[[ STUDY MATERIAL, beginning ]]

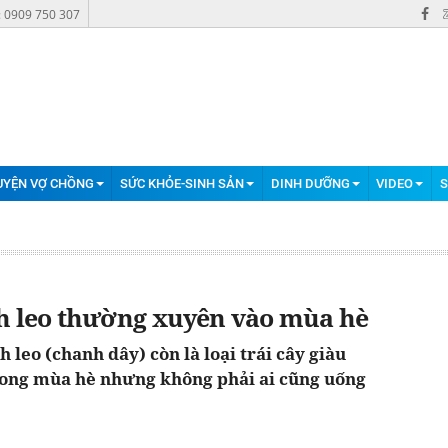
: 0909 750 307
UYỆN VỢ CHỒNG
SỨC KHỎE-SINH SẢN
DINH DƯỠNG
VIDEO
S
nh leo thường xuyên vào mùa hè
h leo (chanh dây) còn là loại trái cây giàu
rong mùa hè nhưng không phải ai cũng uống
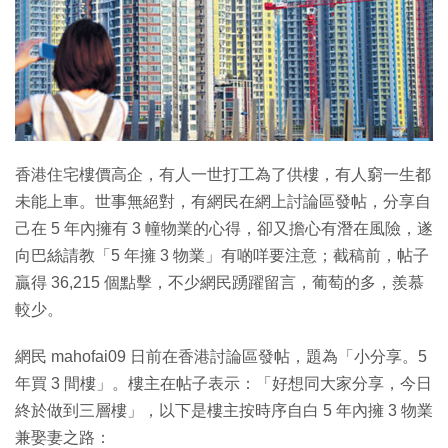
特集
香港住宅樓價高企，有人一世打工為了供樓，有人窮一生都
未能上車。世事無絕對，有網民在網上討論區發帖，分享自
己在 5 年內擁有 3 幢物業的心得，卻又擔心有潛在風險，遂
向巴絲請教「5 年擁 3 物業」有啲咩要注意；截稿前，帖子
贏得 36,215 個點擊，不少網民踴躍留言，葡萄的多，羨慕
較少。
網民 mahofai09 日前在香港討論區發帖，題為「小分享。5
年買 3 間樓」。樓主在帖子表示：「好想同大家分享，今日
終於做到三層樓」，以下是樓主按時序自白 5 年內擁 3 物業
兼娶妻之路：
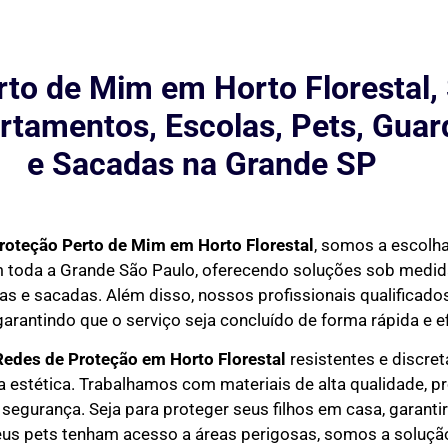
to de Mim em Horto Florestal,
rtamentos, Escolas, Pets, Guar
e Sacadas na Grande SP
roteção Perto de Mim
em Horto Florestal
, somos a escolha
em toda a Grande São Paulo, oferecendo soluções sob medi
as e sacadas. Além disso, nossos profissionais qualificados
garantindo que o serviço seja concluído de forma rápida e ef
 Redes de Proteção em
Horto Florestal
resistentes e discre
estética. Trabalhamos com materiais de alta qualidade, p
 segurança. Seja para proteger seus filhos em casa, garant
eus pets tenham acesso a áreas perigosas, somos a solução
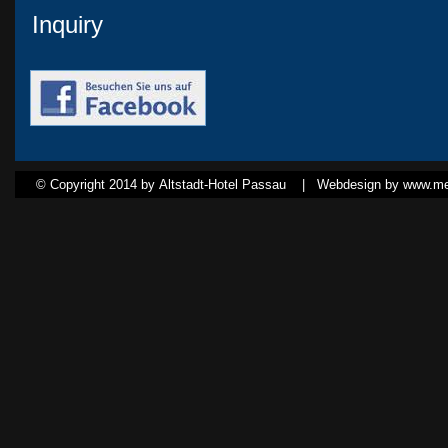
Inquiry
© Copyright 2014 by Altstadt-Hotel Passau |
Webdesign by www.med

[[ STUDY MATERIAL, end ]]

WHAT IS REQUIRED. Only the lines from the one with "eus pets tenham" through the end of the listing above should be output, exactly as written and with no pictures.

EXPECTED ANSWER.
eus pets tenham acesso a áreas perigosas, somos a solução
Inquiry
© Copyright 2014 by Altstadt-Hotel Passau |
Webdesign by www.med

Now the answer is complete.